Music, like any art, must connect with its audience. Visual art seems to retain that connection the longest. We still shiver when we look at statuettes pulled out of Neolithic sites and revere architecture that was built three thousand years ago. Verbal art comes close. We marvel at Homer, swear on the bible, and quote Machiavelli in boardrooms. Music unfortunately seems to have the shortest connection period. After the passage of just a few generations, most of it, to most people, starts to become more old and less venerable. After a few centuries it's merely quaint, a delight for scholars and hobbyists.

The absolute best music of any era has what it takes to stand the test of time.
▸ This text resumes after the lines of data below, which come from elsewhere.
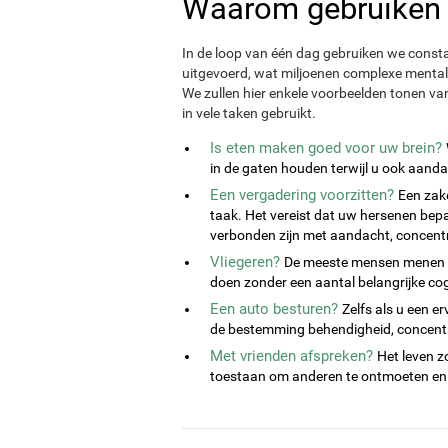
Waarom gebruiken 
In de loop van één dag gebruiken we const
uitgevoerd, wat miljoenen complexe mental
We zullen hier enkele voorbeelden tonen va
in vele taken gebruikt.
Is eten maken goed voor uw brein?
in de gaten houden terwijl u ook aand
Een vergadering voorzitten?
Een zake
taak. Het vereist dat uw hersenen bep
verbonden zijn met aandacht, concentrati
Vliegeren?
De meeste mensen menen d
doen zonder een aantal belangrijke co
Een auto besturen?
Zelfs als u een e
de bestemming behendigheid, concentra
Met vrienden afspreken?
Het leven z
toestaan om anderen te ontmoeten en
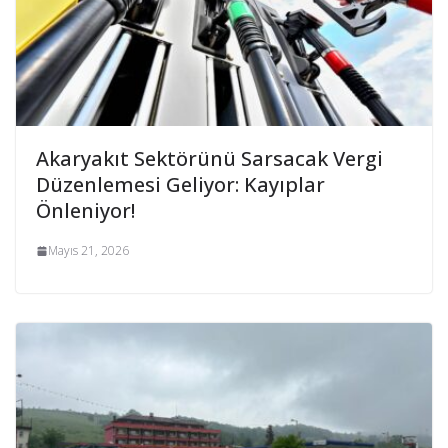
Akaryakıt Sektörünü Sarsacak Vergi
Düzenlemesi Geliyor: Kayıplar
Önleniyor!
Mayıs 21, 2026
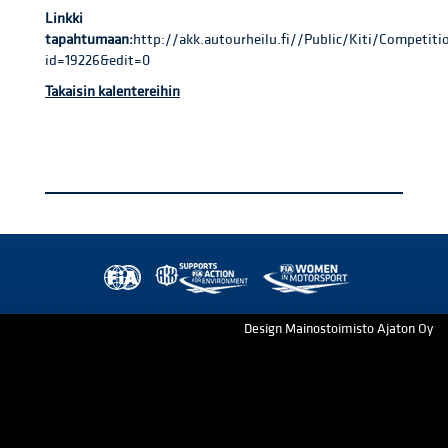
Linkki
tapahtumaan:
http://akk.autourheilu.fi//Public/Kiti/Competi
id=19226&edit=0
Takaisin kalentereihin
Design Mainostoimisto Ajaton Oy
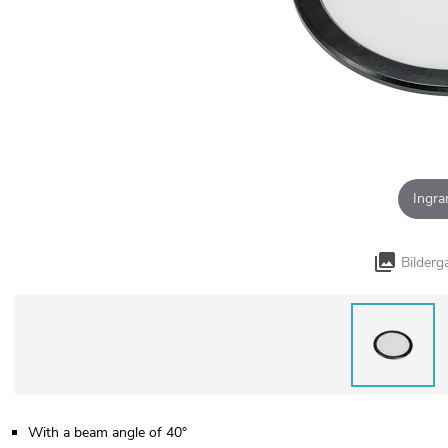
Ingra
Bilderg
With a beam angle of 40°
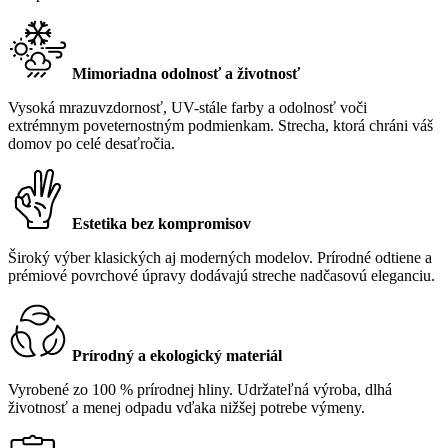
Mimoriadna odolnosť a životnosť
Vysoká mrazuvzdornosť, UV-stále farby a odolnosť voči
extrémnym poveternostným podmienkam. Strecha, ktorá chráni váš
domov po celé desaťročia.
Estetika bez kompromisov
Široký výber klasických aj moderných modelov. Prírodné odtiene a
prémiové povrchové úpravy dodávajú streche nadčasovú eleganciu.
Prírodný a ekologický materiál
Vyrobené zo 100 % prírodnej hliny. Udržateľná výroba, dlhá
životnosť a menej odpadu vďaka nižšej potrebe výmeny.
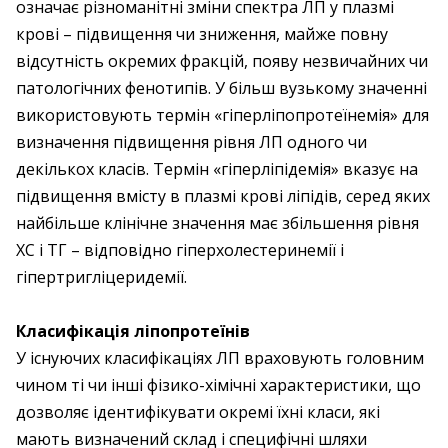
означає різноманітні зміни спектра ЛП у плазмі
крові – підвищення чи зниження, майже повну
відсутність окремих фракцій, появу незвичайних чи
патологічних фенотипів. У більш вузькому значенні
використовують термін «гіперліпопротеїнемія» для
визначення підвищення рівня ЛП одного чи
декількох класів. Термін «гіперліпідемія» вказує на
підвищення вмісту в плазмі крові ліпідів, серед яких
найбільше клінічне значення має збільшення рівня
ХС і ТГ – відповідно гіперхолестеринемії і
гіпертригліцеридемії.
Класифікація ліпопротеїнів
У існуючих класифікаціях ЛП враховують головним
чином ті чи інші фізико-хімічні характеристики, що
дозволяє ідентифікувати окремі їхні класи, які
мають визначений склад і специфічні шляхи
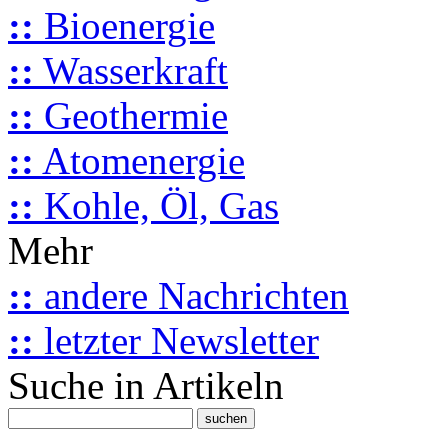
::
Bioenergie
::
Wasserkraft
::
Geothermie
::
Atomenergie
::
Kohle, Öl, Gas
Mehr
::
andere Nachrichten
::
letzter Newsletter
Suche in Artikeln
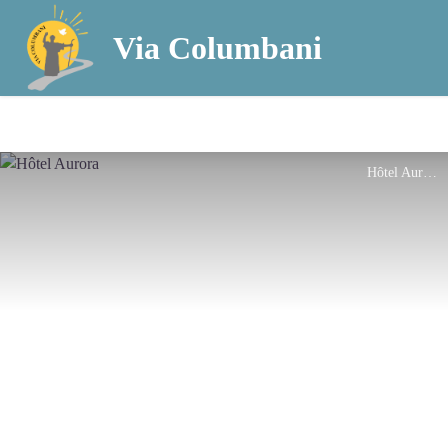
Via Columbani
Hôtel Aurora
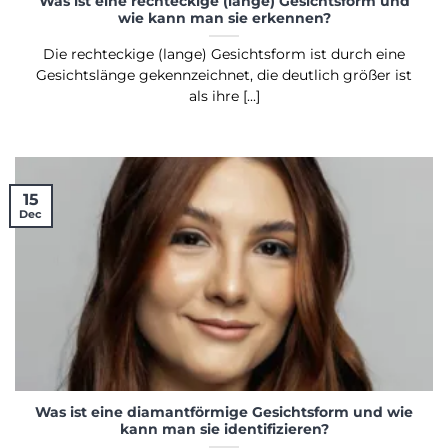
Was ist eine rechteckige (lange) Gesichtsform und
wie kann man sie erkennen?
Die rechteckige (lange) Gesichtsform ist durch eine
Gesichts­länge gekennzeichnet, die deutlich größer ist
als ihre [...]
15
Dec
Was ist eine diamantförmige Gesichtsform und wie
kann man sie identifizieren?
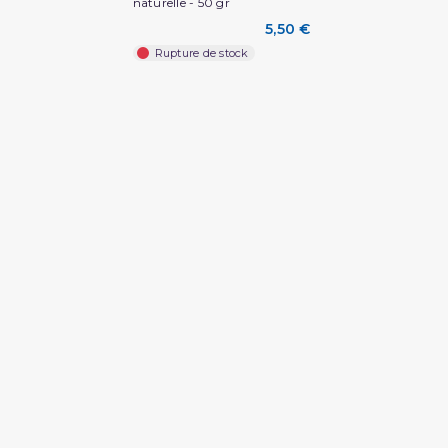
naturelle - 50 gr
5,50 €
Rupture de stock
(1 avis)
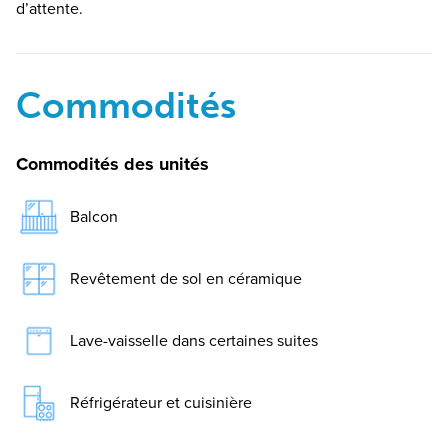
d’attente.
Commodités
Commodités des unités
Balcon
Revêtement de sol en céramique
Lave-vaisselle dans certaines suites
Réfrigérateur et cuisinière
Beethoven used those now-hackneyed formulas to make those stodgy old-fashioned orchestras sing to the heavens. But the lesser composers of his time are not so lucky. We're too close to the giants of the Romantic and Post-Romantic Era to predict whether it will be Rimsky-Korsakov, Chopin, or one of the others who will be the Beethoven of the last century. And it's certainly impossible to predict whether a tune by the Beatles, the Rolling Stones, Elvis, Bob Dylan, or Sarah McLachlan will be the "Home Sweet Home" or "Greensleeves" of future generations.

But we can predict that most of the people of future generations will listen mostly to music of their time, because music is a topical artform and old music must be not only great but lucky to be able to speak to new people.

Angelus
10-15-04, 12:57 AM
Umm, what he said. ^

Krazie
10-15-04, 02:37 AM
Tool is intelligent.

nbachris2788
10-15-04, 03:38 AM
Does listening to "intelligent" music reflect the inherent minds of its listeners? Or does the lure of intellectual pretension provide ulterior motives? Certainly, different artists have a wide range of brain capacity (e.g. Britney Spears vs. Bono), but does that follow into their audiences?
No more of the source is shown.